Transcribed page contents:
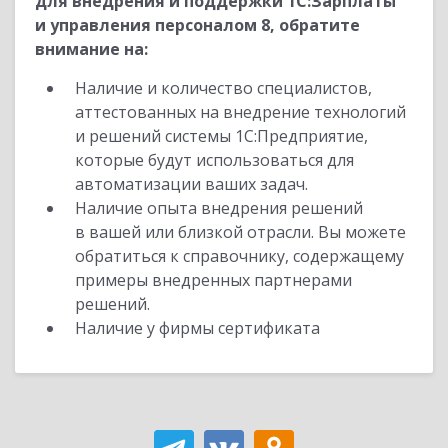
для внедрения и поддержки 1С:Зарплаты
и управления персоналом 8, обратите
внимание на:
Наличие и количество специалистов,
аттестованных на внедрение технологий
и решений системы 1С:Предприятие,
которые будут использоваться для
автоматизации ваших задач.
Наличие опыта внедрения решений
в вашей или близкой отрасли. Вы можете
обратиться к справочнику, содержащему
примеры внедренных партнерами
решений.
Наличие у фирмы сертификата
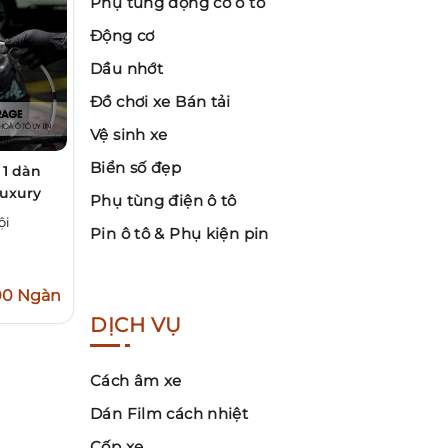
Phụ tùng động cơ ô tô
Động cơ
Dầu nhớt
Đồ chơi xe Bán tải
Vệ sinh xe
Biển số đẹp
 1 dàn
luxury
Phụ tùng điện ô tô
ội
Pin ô tô & Phụ kiện pin
00 Ngàn
DỊCH VỤ
Cách âm xe
Dán Film cách nhiệt
Cốp xe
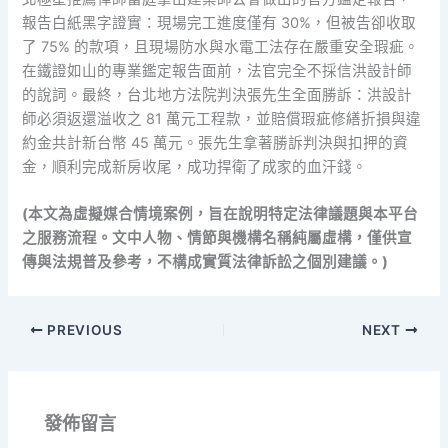
報告白紙黑字證實：現場完工進度僅有 30%，但被告卻收取
了 75% 的款項，且現場防水與水電工法存在嚴重安全瑕疵。
在鐵證如山的專業鑑定報告面前，法官完全不採信洪設計師
的說詞。最終，台北地方法院判決張先生全面勝訴：洪設計
師必須返還溢收之 81 萬元工程款，並賠償瑕疵修繕折損與違
約金共計新台幣 45 萬元。張先生拿著勝訴判決與扣押的資
金，順利完成新房收尾，成功捍衛了成家的血汗錢。
(本文為虛擬媒合情境案例，旨在說明特定法律議題與本平台
之服務流程。文中人物、情節與機構名稱純屬虛構，僅供宣
傳與法規普及參考，不構成實質法律訴訟之個別建議。)
PREVIOUS
NEXT
發佈留言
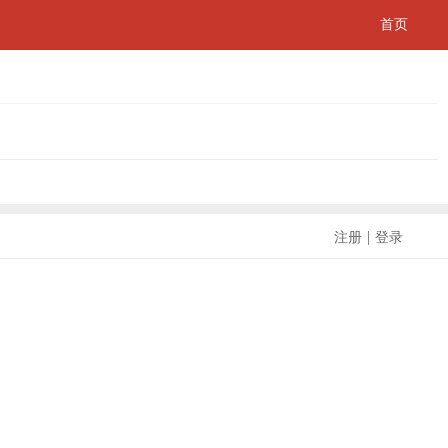
首页
|
注册
登录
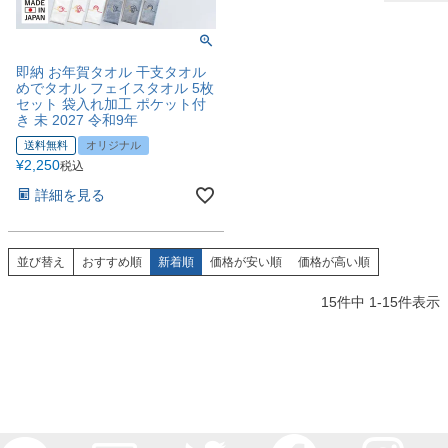
即納 お年賀タオル 干支タオル
めでタオル フェイスタオル 5枚
セット 袋入れ加工 ポケット付
き 未 2027 令和9年
送料無料
オリジナル
¥
2,250
税込
詳細を見る
並び替え
おすすめ順
新着順
価格が安い順
価格が高い順
15
件中
1
-
15
件表示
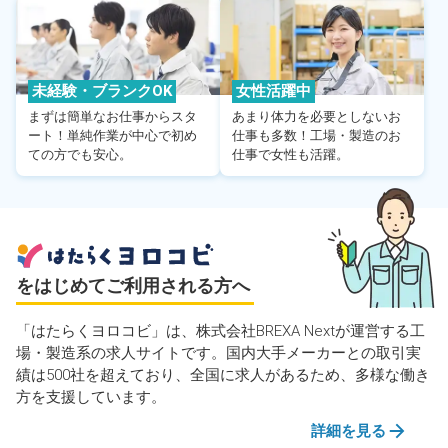
未経験・ブランクOK
女性活躍中
まずは簡単なお仕事からスタ
あまり体力を必要としないお
ート！単純作業が中心で初め
仕事も多数！工場・製造のお
ての方でも安心。
仕事で女性も活躍。
をはじめてご利用される方へ
「はたらくヨロコビ」は、株式会社BREXA Nextが運営する工
場・製造系の求人サイトです。国内大手メーカーとの取引実
績は500社を超えており、全国に求人があるため、多様な働き
方を支援しています。
詳細を見る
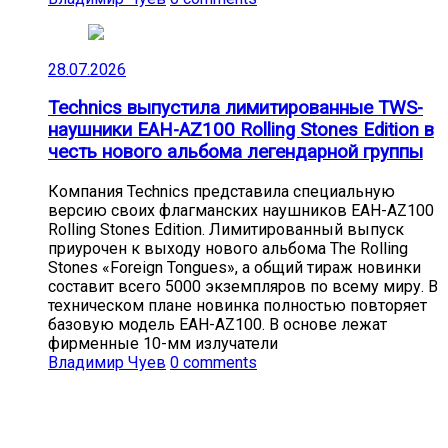
28.07.2026
Technics выпустила лимитированные TWS-
наушники EAH-AZ100 Rolling Stones Edition в
честь нового альбома легендарной группы
Компания Technics представила специальную
версию своих флагманских наушников EAH-AZ100
Rolling Stones Edition. Лимитированный выпуск
приурочен к выходу нового альбома The Rolling
Stones «Foreign Tongues», а общий тираж новинки
составит всего 5000 экземпляров по всему миру. В
техническом плане новинка полностью повторяет
базовую модель EAH-AZ100. В основе лежат
фирменные 10-мм излучатели
Владимир Чуев
0 comments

What the exercise asks:
Write down how many lines above contain the string "Rolling", and nothing besides.

Written solution:
3